>>

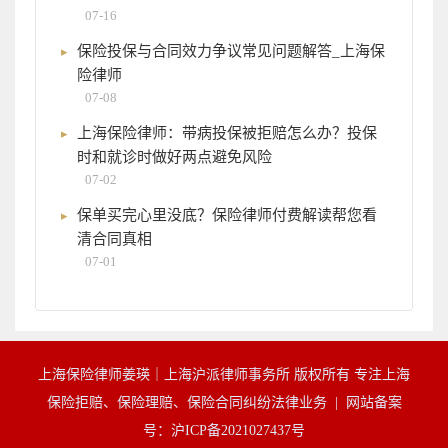
07-16
保险投保与合同效力争议常见问题解答_上海保
险律师
07-08
上海保险律师：带病投保被拒赔怎么办？投保
时和就诊时做好两点避免风险
07-02
保单买完心里没底？保险律师付费解读帮您看
清合同真相
07-01
上海保险律师姜瑛｜上海沪派律师事务所 版权所有 专注上海
保险拒赔、保险理赔、保险合同纠纷法律业务 |
网站备案
号：沪ICP备2021027437号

<<

Quote the listing above in full, except for the pictures.

**Finished exercise**
07-16
保险投保与合同效力争议常见问题解答_上海保
险律师
07-08
上海保险律师：带病投保被拒赔怎么办？投保
时和就诊时做好两点避免风险
07-02
保单买完心里没底？保险律师付费解读帮您看
清合同真相
07-01
上海保险律师姜瑛｜上海沪派律师事务所 版权所有 专注上海
保险拒赔、保险理赔、保险合同纠纷法律业务 |
网站备案
号：沪ICP备2021027437号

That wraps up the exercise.